**WHAT YOU WILL DO**
Your job is to copy the lines from the material that include "Einsprüche".

**SOURCE DATA**

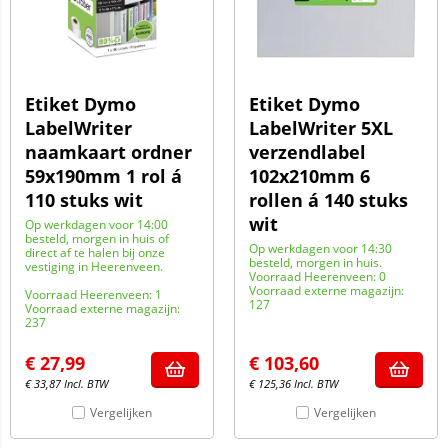
Etiket Dymo
Etiket Dymo
LabelWriter
LabelWriter 5XL
naamkaart ordner
verzendlabel
59x190mm 1 rol á
102x210mm 6
110 stuks wit
rollen á 140 stuks
wit
Op werkdagen voor 14:00
besteld, morgen in huis of
Op werkdagen voor 14:30
direct af te halen bij onze
besteld, morgen in huis.
vestiging in Heerenveen.
Voorraad Heerenveen: 0
Voorraad externe magazijn:
Voorraad Heerenveen: 1
127
Voorraad externe magazijn:
237
€
27,99
€
103,60
€
33,87
Incl. BTW
€
125,36
Incl. BTW
Vergelijken
Vergelijken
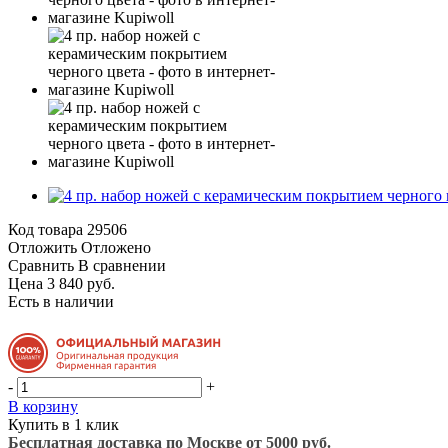
Код товара
29506
Отложить
Отложено
Сравнить
В сравнении
Цена 3 840 руб.
Есть в наличии
-
+
В корзину
Купить в 1 клик
Бесплатная доставка по Москве от 5000 руб.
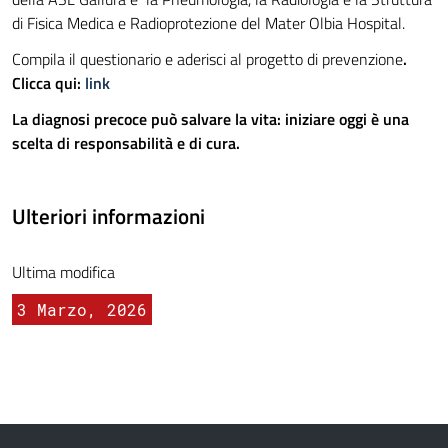
di Fisica Medica e Radioprotezione del Mater Olbia Hospital.
Compila il questionario e aderisci al progetto di prevenzione
.
Clicca qui:
link
La diagnosi precoce può salvare la vita: iniziare oggi è una
scelta di responsabilità e di cura.
Ulteriori informazioni
Ultima modifica
3 Marzo, 2026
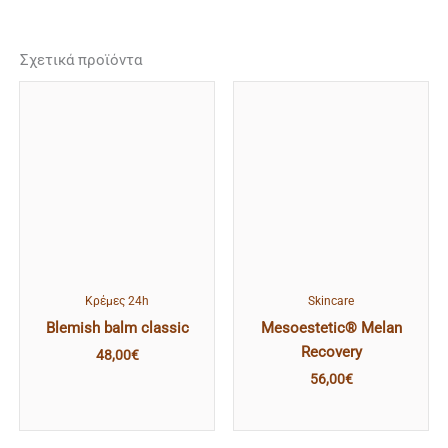
Σχετικά προϊόντα
Κρέμες 24h
Skincare
Blemish balm classic
Mesoestetic® Melan
Recovery
48,00
€
56,00
€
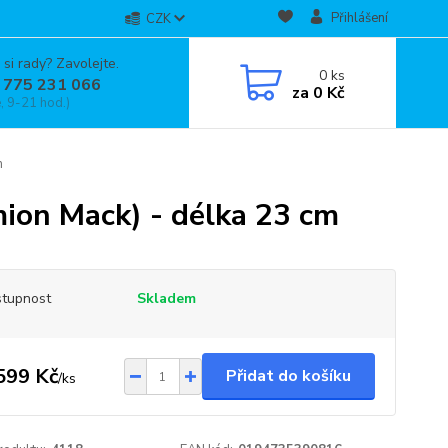
Přihlášení
CZK
 si rady? Zavolejte.
0
ks
 775 231 066
za
0 Kč
, 9-21 hod.)
m
mion Mack) - délka 23 cm
tupnost
Skladem
599 Kč
Přidat do košíku
/
ks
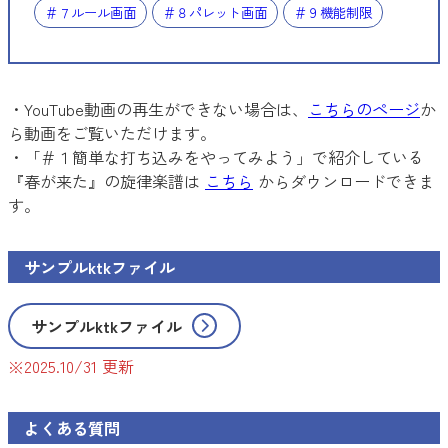
＃７ルール画面
＃８パレット画面
＃９機能制限
・YouTube動画の再生ができない場合は、
こちらのページ
か
ら動画をご覧いただけます。
・「＃１簡単な打ち込みをやってみよう」で紹介している
『春が来た』の旋律楽譜は
こちら
からダウンロードできま
す。
サンプルktkファイル
サンプルktkファイル
※2025.10/31 更新
よくある質問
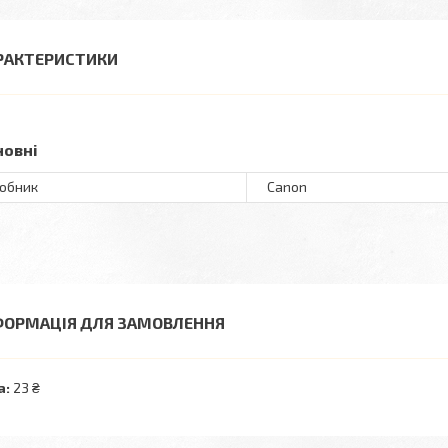
РАКТЕРИСТИКИ
новні
обник
Canon
ФОРМАЦІЯ ДЛЯ ЗАМОВЛЕННЯ
а:
23 ₴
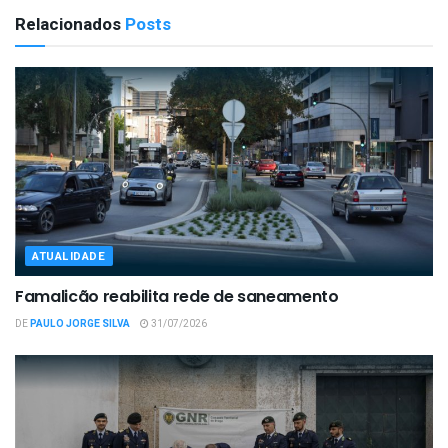
Relacionados
Posts
ATUALIDADE
Famalicão reabilita rede de saneamento
DE
PAULO JORGE SILVA
31/07/2026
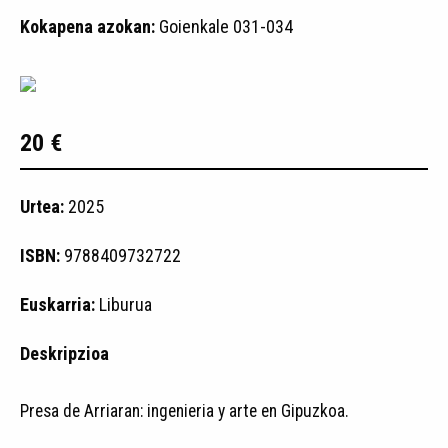
Kokapena azokan:
Goienkale 031-034
20 €
Urtea:
2025
ISBN:
9788409732722
Euskarria:
Liburua
Deskripzioa
Presa de Arriaran: ingenieria y arte en Gipuzkoa.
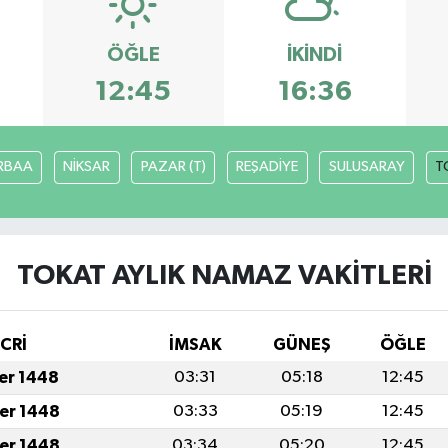
ÖĞLE
İKINDI
12:45
16:36
RBAA
NİKSAR
PAZAR (T)
REŞADİYE
SULUSARAY
T
TOKAT AYLIK NAMAZ VAKITLERI
İCRİ
İMSAK
GÜNEŞ
ÖĞLE
fer 1448
03:31
05:18
12:45
fer 1448
03:33
05:19
12:45
fer 1448
03:34
05:20
12:45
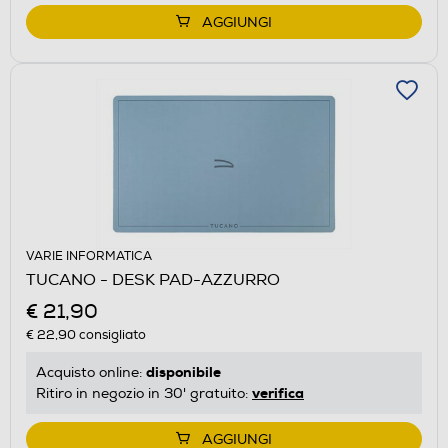
AGGIUNGI
VARIE INFORMATICA
TUCANO - DESK PAD-AZZURRO
€ 21,90
€ 22,90
consigliato
disponibile
Acquisto online:
verifica
Ritiro in negozio in 30' gratuito:
AGGIUNGI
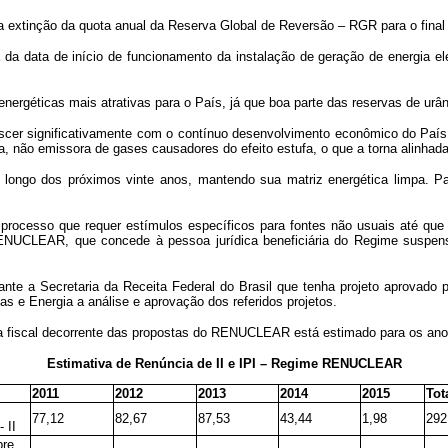
a da extinção da quota anual da Reserva Global de Reversão – RGR para o final
da data de início de funcionamento da instalação de geração de energia elé
nergéticas mais atrativas para o País, já que boa parte das reservas de urân
cer significativamente com o contínuo desenvolvimento econômico do País, a
pa, não emissora de gases causadores do efeito estufa, o que a torna alinha
 longo dos próximos vinte anos, mantendo sua matriz energética limpa. Pa
 processo que requer estímulos específicos para fontes não usuais até que 
 RENUCLEAR, que concede à pessoa jurídica beneficiária do Regime suspe
nte a Secretaria da Receita Federal do Brasil que tenha projeto aprovado p
as e Energia a análise e aprovação dos referidos projetos.
ia fiscal decorrente das propostas do RENUCLEAR está estimado para os ano
Estimativa de Renúncia de II e IPI – Regime RENUCLEAR
2011
2012
2013
2014
2015
Tot
77,12
82,67
87,53
43,44
1,98
292
 II
bre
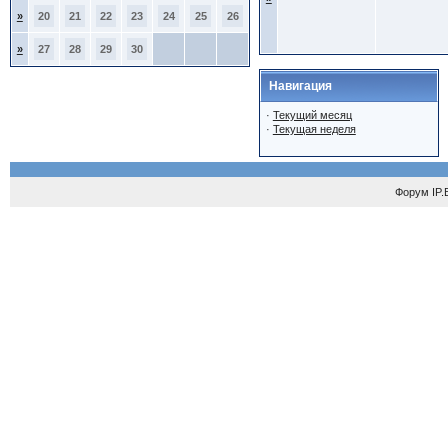
»
20
21
22
23
24
25
26
»
27
28
29
30
Навигация
·
Текущий месяц
·
Текущая неделя
Форум
IP.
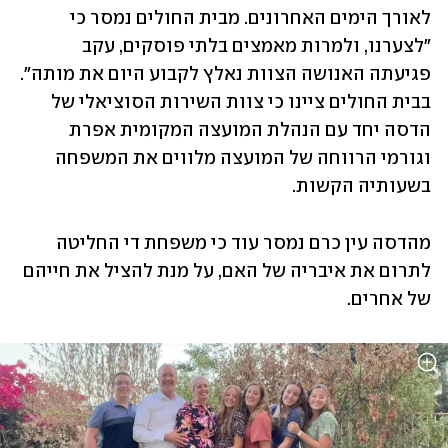
לאורך הימים האחרונים. מבית החולים נמסר כי 
"לצערנו, ולמרות מאמצים בלתי פוסקים, עקב 
פגיעתה האנושה הצוות נאלץ לקבוע היום את מותה". 
בבית החולים ציינו כי צוות השירות הסוציאלי של 
הדסה יחד עם הנהלת המועצה המקומית אפרת 
וגורמי הרווחה של המועצה מלווים את המשפחה 
בשעותיה הקשות. 
מהדסה עין כרם נמסר עוד כי משפחת די החליטה 
לתרום את איבריה של האם, על מנת להציל את חייהם 
של אחרים. 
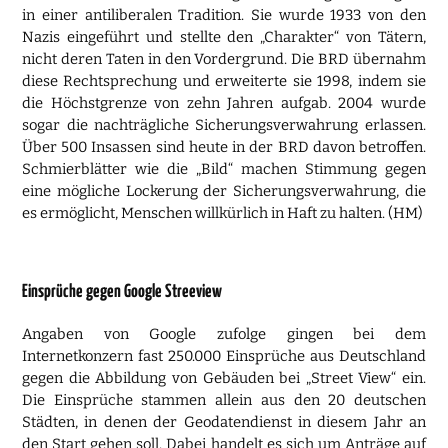
in einer antiliberalen Tradition. Sie wurde 1933 von den
Nazis eingeführt und stellte den „Charakter“ von Tätern,
nicht deren Taten in den Vordergrund. Die BRD übernahm
diese Rechtsprechung und erweiterte sie 1998, indem sie
die Höchstgrenze von zehn Jahren aufgab. 2004 wurde
sogar die nachträgliche Sicherungsverwahrung erlassen.
Über 500 Insassen sind heute in der BRD davon betroffen.
Schmierblätter wie die „Bild“ machen Stimmung gegen
eine mögliche Lockerung der Sicherungsverwahrung, die
es ermöglicht, Menschen willkürlich in Haft zu halten. (HM)
Einsprüche gegen Google Streeview
Angaben von Google zufolge gingen bei dem
Internetkonzern fast 250.000 Einsprüche aus Deutschland
gegen die Abbildung von Gebäuden bei „Street View“ ein.
Die Einsprüche stammen allein aus den 20 deutschen
Städten, in denen der Geodatendienst in diesem Jahr an
den Start gehen soll. Dabei handelt es sich um Anträge auf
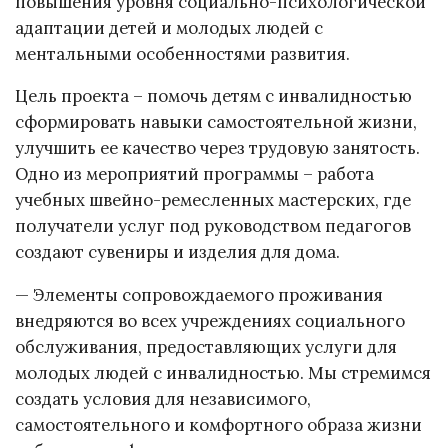
повышения уровня социально-психологической
адаптации детей и молодых людей с
ментальными особенностями развития.
Цель проекта – помочь детям с инвалидностью
сформировать навыки самостоятельной жизни,
улучшить ее качество через трудовую занятость.
Одно из мероприятий программы – работа
учебных швейно-ремесленных мастерских, где
получатели услуг под руководством педагогов
создают сувениры и изделия для дома.
— Элементы сопровождаемого проживания
внедряются во всех учреждениях социального
обслуживания, предоставляющих услуги для
молодых людей с инвалидностью. Мы стремимся
создать условия для независимого,
самостоятельного и комфортного образа жизни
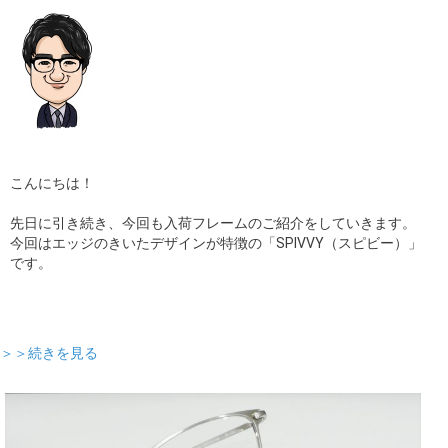
ギャラリー
コラム
ブログ
採用
こんにちは！
先日に引き続き、今回も入荷フレームのご紹介をしていきます。
今回はエッジのきいたデザインが特徴の「SPIVVY（スピビー）」
です。
＞＞続きを見る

**RESULT BELOW**
Einsprüche gegen Google Streeview
Internetkonzern fast 250.000 Einsprüche aus Deutschland
Die Einsprüche stammen allein aus den 20 deutschen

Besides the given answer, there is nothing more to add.